In recognition of faces as it pertains to episodic memory, there has been shown to be activation in the left lateral prefrontal cortex, parietal lobe, and the left medial frontal/anterior cingulate cortex.[89][90] It was also found that a left lateralization during episodic memory retrieval in the parietal cortex correlated strongly with success in retrieval.[89] This may possibly be due to the hypothesis that the link between face recognition and episodic memory were stronger than those of voice and episodic memory.[79] This hypothesis can also be supported by the existence of specialized face recognition devices thought to be located in the temporal lobes.[89][91]

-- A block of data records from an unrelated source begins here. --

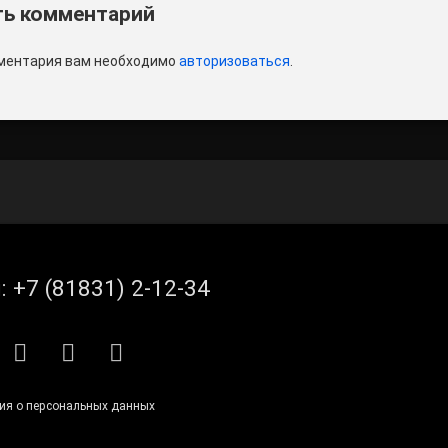
и
ь комментарий
ментария вам необходимо
авторизоваться
.
л:
+7 (81831) 2-12-34
S
E-mail
ВКонтакте
Telegram
ия о персональных данных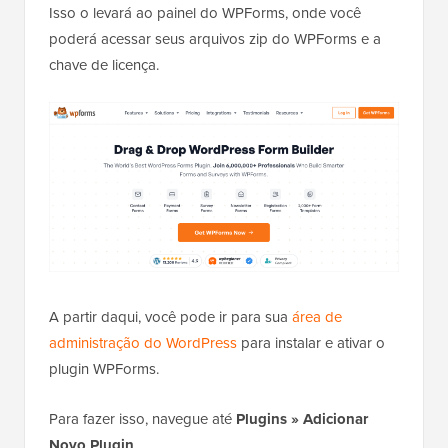
Isso o levará ao painel do WPForms, onde você
poderá acessar seus arquivos zip do WPForms e a
chave de licença.
A partir daqui, você pode ir para sua
área de
administração do WordPress
para instalar e ativar o
plugin WPForms.
Para fazer isso, navegue até
Plugins
»
Adicionar
Novo Plugin
.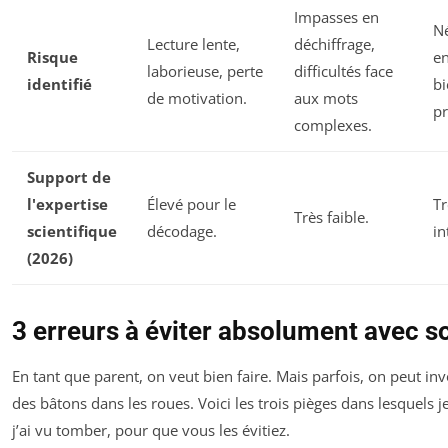
Impasses en
Né
Lecture lente,
déchiffrage,
Risque
e
laborieuse, perte
difficultés face
identifié
bi
de motivation.
aux mots
pr
complexes.
Support de
l'expertise
Élevé pour le
Tr
Très faible.
scientifique
décodage.
in
(2026)
3 erreurs à éviter absolument avec s
En tant que parent, on veut bien faire. Mais parfois, on peut i
des bâtons dans les roues. Voici les trois pièges dans lesquels 
j’ai vu tomber, pour que vous les évitiez.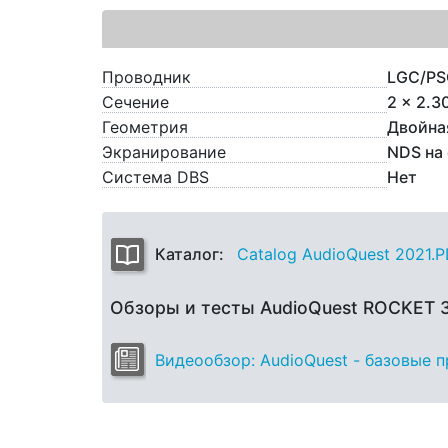
Проводник
LGC/PS
Сечение
2 x 2.3
Геометрия
Двойна
Экранирование
NDS на
Система DBS
Нет
Каталог:
Catalog AudioQuest 2021.
Обзоры и тесты AudioQuest ROCKET
Видеообзор: AudioQuest - базовые 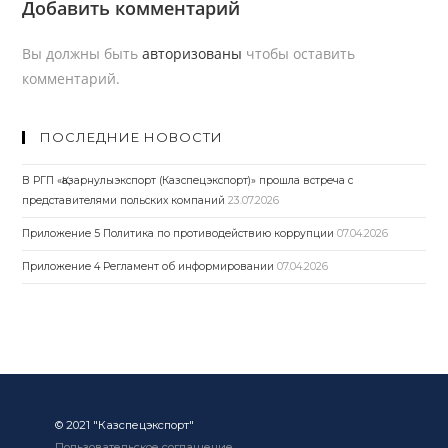
Добавить комментарий
Вы должны быть
авторизованы
чтобы оставить
комментарий.
ПОСЛЕДНИЕ НОВОСТИ
В РГП «Қазарнулыэкспорт (Казспецэкспорт)» прошла встреча с
представителями польских компаний
23.07.2026
Приложение 5 Политика по противодействию коррупции
07.04.2026
Приложение 4 Регламент об информировании
07.04.2026
© 2021 "Казспецэкспорт"
Пользовательское соглашение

There is also evidence of the existence of two separate neural systems for face recognition: one for familiar faces and another for newly learned faces.[89] One explanation for this link between face recognition and episodic memory is that since face recognition is a major part of human existence, the brain creates a link between the two in order to be better able to communicate with others.[92]

Three-layer model of self-cognition developed by Motoaki Sugiura

Self-face perception[edit]

Though many animals have face-perception capabilities, the recognition of self-face is phenomenon has been observed to be unique to only a few species. There is a particular interest in the study of self-face perception because of its relation to the perceptual integration process.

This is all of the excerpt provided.